The intensity of the biological cycle is the amount of chemical elements contained in the growth of phytocenosis per unit area over an interval of time.
One of the tasks of agrochemistry is to assess the direction of the cycle of biogenic elements and the degree of intensity of the anthropogenic impact on the soil-plant system in the balance of nutrients in the agrocenosis, as well as creating conditions for the rational cycle of nutrients in agriculture and ensuring their positive balance, to optimize crop nutrition by using science-based fertilizer system in the crop rotation.
In 1825 for the first time in Russia professor of Moscow University M.G.Pavlov published a scientific work “Crop Farming Chemistry”, in which he substantiates the problem of increasing the soil fertility by increasing the nutrients in the soil or at least by returning what is taken by plants. The development of nutrient balance research in agrochemistry began with the publication of J. Libich’s work “Chemistry in Application to Farming and Physiology” (1840) and the doctrine of complete return to the soil of minerals taken from it by the harvest of plants.
D.N. Pryanishnikov, the founder of the national agrochemistry, gave attention to the problem of the circulation of substances in agriculture and their balance. He wrote that the development of chemical industry was one of the most important material prerequisites for regulating the cycle of substances in agriculture, their exchange between man and nature. He noted that if depletion of soils as a result of disturbance of the exchange of substances between man and the earth disturbs “the natural condition of constant soil fertility”, then wide application of fertilizers based on the chemical industry is one of the powerful factors not only maintaining at a constant level (as J. Libich thought) but also further increasing the soil fertility, as it can be seen from the historical example of yields growth in Western European countries with increasing level of chemicalization.
Human economic activity, including the intensification of agricultural production and chemicalization, leads to changes in the processes of transformation of substances and energy in nature. Thus, there are changes in the nitrogen cycle in the biosphere during the transition from the natural state of the soil to the state under intensive cultivation. In soils of natural biocenoses, losses of nitrogen from volatilization and denitrification are balanced by its inflow with atmospheric precipitation and biological fixation.

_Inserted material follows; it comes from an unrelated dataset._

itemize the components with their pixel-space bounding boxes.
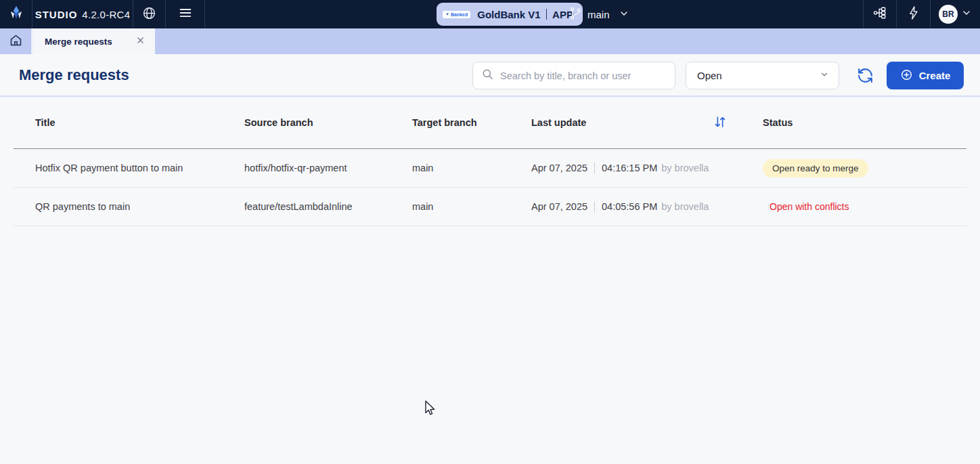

When a land plot is developed for intensive agricultural production, the nitrogen cycle undergoes changes. At the same time, losses of nitrogen from the system exceed its inflow, which leads to soil depletion of this element. With agricultural development of lands, the number of ways of nitrogen loss from the system increases: along with gaseous losses of nitrogen from the soil, leaching of nitrates increases. Nitrogen is also removed from the system by burning crop residues. Significant amounts are alienated when agricultural products are used for industrial and other needs, and are absorbed by weeds.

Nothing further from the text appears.